## RAW DATA

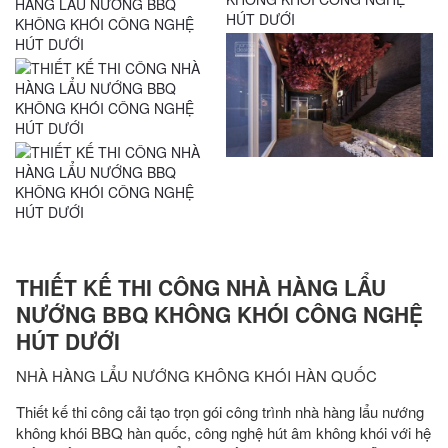
THIẾT KẾ THI CÔNG NHÀ HÀNG LẨU
NƯỚNG BBQ KHÔNG KHÓI CÔNG NGHỆ
HÚT DƯỚI
NHÀ HÀNG LẨU NƯỚNG KHÔNG KHÓI HÀN QUỐC
Thiết kế thi công cải tạo trọn gói công trình nhà hàng lẩu nướng
không khói BBQ hàn quốc, công nghệ hút âm không khói với hệ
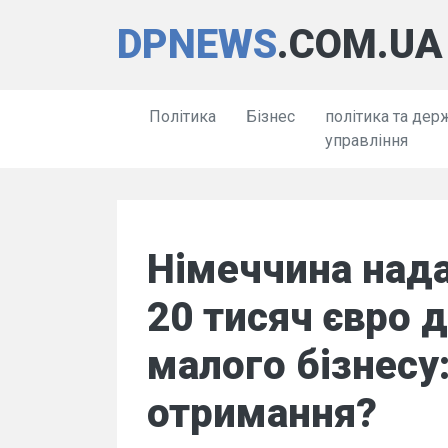
DPNEWS
.COM.UA
Політика
Бізнес
політика та дер
управління
Німеччина нада
20 тисяч євро 
малого бізнесу:
отримання?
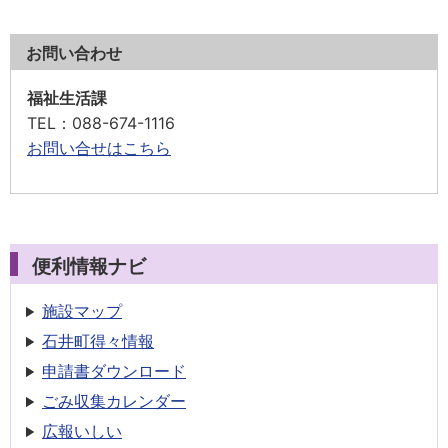
お問い合わせ
福祉生活課
TEL
：088-674-1116
お問い合せはこちら
便利情報ナビ
施設マップ
石井町得々情報
申請書
ダウンロード
ごみ収集
カレンダー
広報いしい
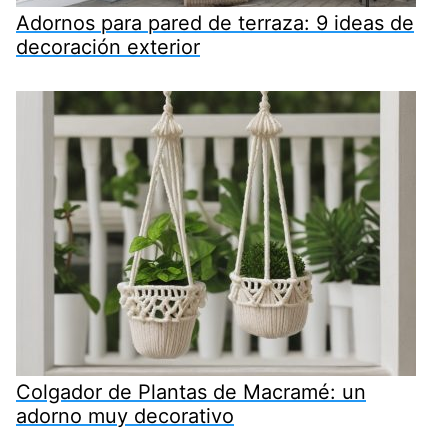
Adornos para pared de terraza: 9 ideas de
decoración exterior
Colgador de Plantas de Macramé: un
adorno muy decorativo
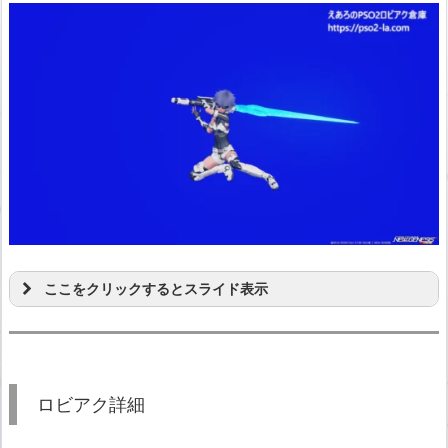
ここをクリックするとスライド表示
ロビアク詳細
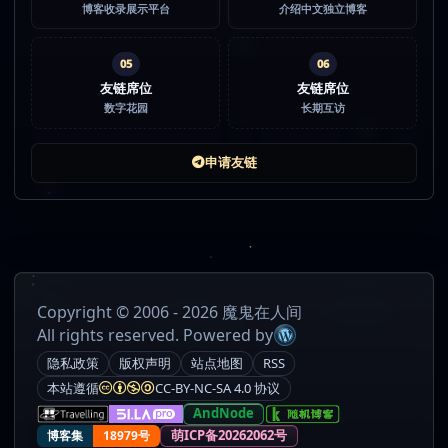
博客收录展示平台
介绍中文独立博客
05
06
友链席位
友链席位
数字花园
长期互访
申请友链
Copyright © 2006 - 2026 魔鬼在人间
All rights reserved. Powered by
隐私政策
版权声明
站点地图
RSS
本站遵循
CC-BY-NC-SA 4.0 协议
AndNode
萌ICP备20262062号
博客集
18979号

## PROBLEM REQUIREMENTS
What is needed is every record above, restated word for word, with the pictures left out.

## RESULT OF THE EXERCISE
THIẾT KẾ THI CÔNG NHÀ HÀNG LẨU
NƯỚNG BBQ KHÔNG KHÓI CÔNG NGHỆ
HÚT DƯỚI
NHÀ HÀNG LẨU NƯỚNG KHÔNG KHÓI HÀN QUỐC
Thiết kế thi công cải tạo trọn gói công trình nhà hàng lẩu nướng
không khói BBQ hàn quốc, công nghệ hút âm không khói với hệ
DPNEWS
.COM.UA
Політика
Бізнес
політика та дер
управління
Німеччина нада
20 тисяч євро 
малого бізнесу:
отримання?
お問い合わせ
福祉生活課
TEL
：088-674-1116
お問い合せはこちら
便利情報ナビ
施設マップ
石井町得々情報
申請書
ダウンロード
ごみ収集
カレンダー
広報いしい
Adornos para pared de terraza: 9 ideas de
decoración exterior
Colgador de Plantas de Macramé: un
adorno muy decorativo
ここをクリックするとスライド表示
ロビアク詳細
博客收录展示平台
介绍中文独立博客
05
06
友链席位
友链席位
数字花园
长期互访
申请友链
Copyright © 2006 - 2026 魔鬼在人间
All rights reserved. Powered by
隐私政策
版权声明
站点地图
RSS
本站遵循
CC-BY-NC-SA 4.0 协议
AndNode
萌ICP备20262062号
博客集
18979号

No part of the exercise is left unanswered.